We know the truth about you and van Groot,
he read.
You’ll hear from
us again soon.
“Short and to the point.” He shrugged, and finished his drink. “Luckily for
you, so am I. Thirty guilders a day, plus expenses.” He half expected de Wit to
argue, but the alderman merely nodded.
“Don’t take all week. I don’t have a bottomless purse, you know.” He counted
out thirty gold coins, and tucked the now empty bag back into his belt. “The
first day’s fee up front, as usual?”
“That’ll do fine,” Sam said, slipping the money into his own purse and
calling for another round of brandies. He glanced at the slip of paper again,
folded it, and handed it back. “What do you think it means?”
“It seems to imply that I was involved in van Groot’s criminal activities,”
de Wit said at once. “Which is ridiculous, of course. I was the only man in the
entire ward with the guts to stand up to him.”
“He’s not exactly been missed,” Sam conceded. The death of their leader had
broken the back of van Groot’s gang, and although his lieutenants had carved up
most of his illegal enterprises between them, their activities since his demise
had been on a far smaller scale. De Wit had been quick to capitalise on the
gratitude of his fellow tradesmen to run for office, and both his political and
financial affairs had begun to prosper as a result. Sam waited until de Wit had
climbed laboriously to his feet, banging his head against one of the rafters in
the process, before asking his final question. “By the way, and just between the
two of us, were you doing any business with van Groot before he died?” The
alderman flushed.
“If you really believe that, I’ll have my thirty guilders back right now,” he
said. Sam shrugged.
“For thirty guilders I’ll believe anything you ask me to,” he replied
cheerfully.
With his purse now considerably heavier, and several of the finest
restaurants in Marienburg within easy walking distance, Sam saw little need to
hurry home. Not that he had one in the conventional sense; he rented half a
dozen rooms in different districts, moving between them as the mood took him, or
his current job dictated. One happened to be in the heart of Alfons’ home ward,
so he decided to sleep there that night, hailing a water coach and crossing the
Reikmouth the easy way rather than taking the circuitous route across the single
mighty bridge which linked the two halves of the maritime city. The boatman
dropped him in the heart of the Winkelmarkt, navigating skilfully through the
maze of narrow canals which threaded the island chain, leaving him on one of the
innumerable landing stages which could be found within a few hundred yards of
almost anywhere in the city if you knew where to look.

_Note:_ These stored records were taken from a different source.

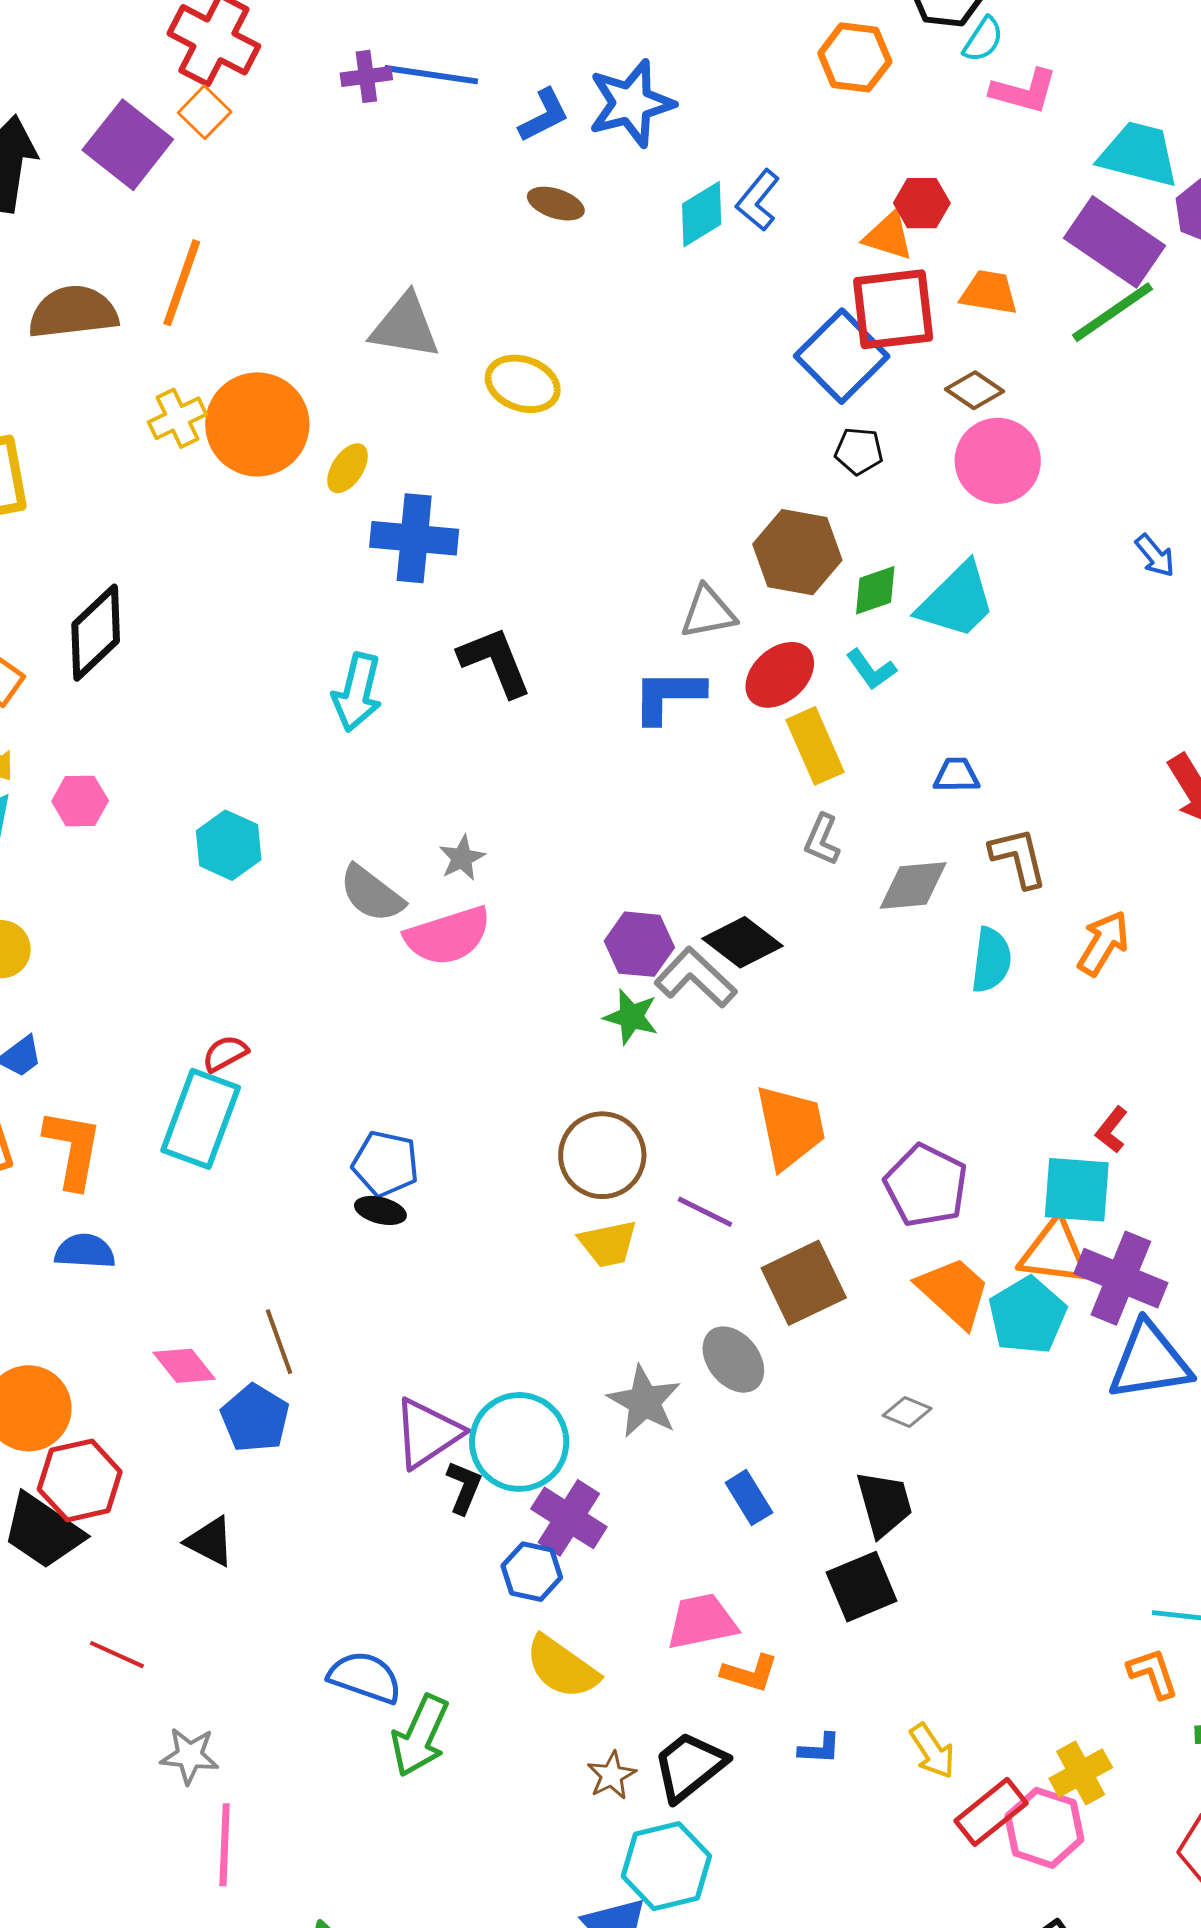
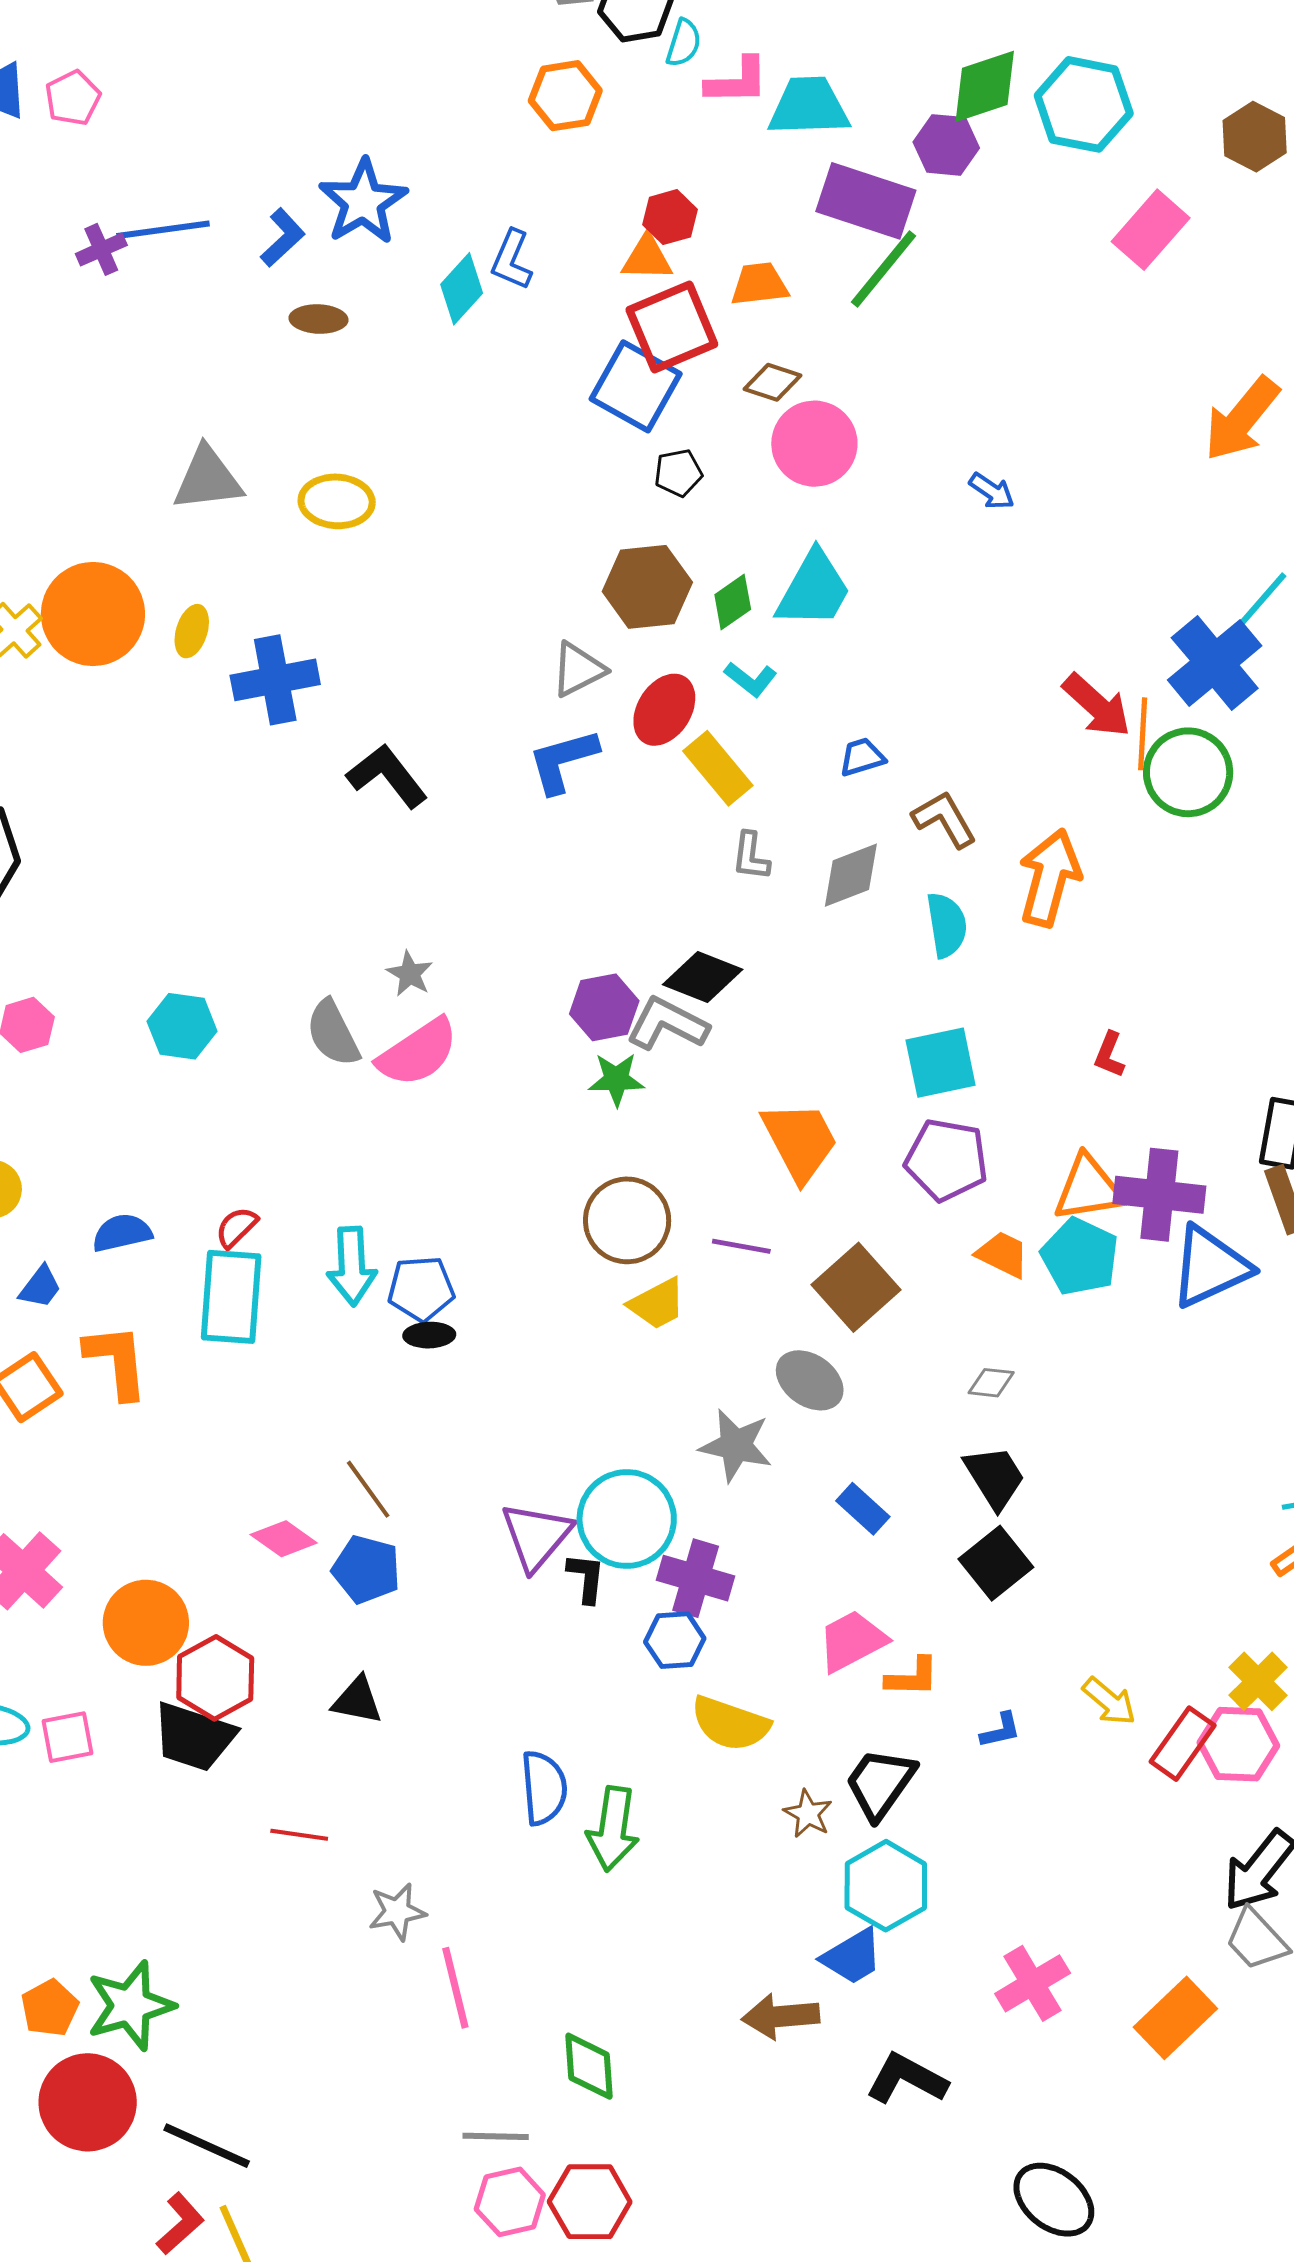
cyan trapezoid: (1139, 154) -> (809, 107), moved
cyan arrow: (357, 692) -> (352, 1266), moved
gray semicircle: (372, 894) -> (333, 1033), turned 42
orange arrow: (1103, 943) -> (1050, 878), size x1.4
cyan square: (1077, 1190) -> (941, 1063), moved
blue semicircle: (85, 1251) -> (122, 1233), moved
orange trapezoid: (954, 1292) -> (1003, 1254), size x0.7
blue semicircle: (365, 1677) -> (544, 1788), turned 82

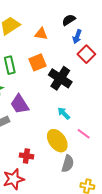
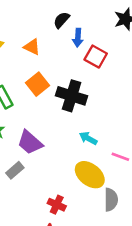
orange triangle: (41, 34) -> (32, 47), turned 32
red cross: (26, 156) -> (57, 205), turned 32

Waiting a moment to let his eyes adjust to the darkness, Sam climbed the
rickety wooden stairs to the alleyway above, hardly needing to see his way at
all. His lodgings were only a couple of streets away, and he’d used this landing
stage so often he could have found his way home from there blindfolded; or at
least blind drunk, which he had done on several occasions. Tonight, though, he
was still sober, despite the amount of drink he’d taken on board, ballasted as
it had been by enough fine food to have sunk a small carrack.
The alleyway seemed deserted at first, no surprise at this time of night, and
he quickened his pace towards the flare of torchlight marking the wider street
which crossed it. As he did so one of the patches of shadow ahead of him seemed
to move, detaching itself from the darkness of a doorway. Sam glanced behind,
seeing another flicker of motion cutting off any possible line of retreat down
the alleyway. Fine, he’d just have to keep going forwards then. Breaking into a
run, he drew a dagger from his belt.
If the man waiting for him was surprised by this, he gave no sign of the
fact, simply walking forward in an unhurried fashion and bracing himself to meet
the halfling’s attack. If anything he seemed amused at the idea of his prey
being able to mount any effective resistance. Well, the cemeteries were full of
humans who’d underestimated a halfling opponent, Sam knew, having put a fair
number of them there himself over the years.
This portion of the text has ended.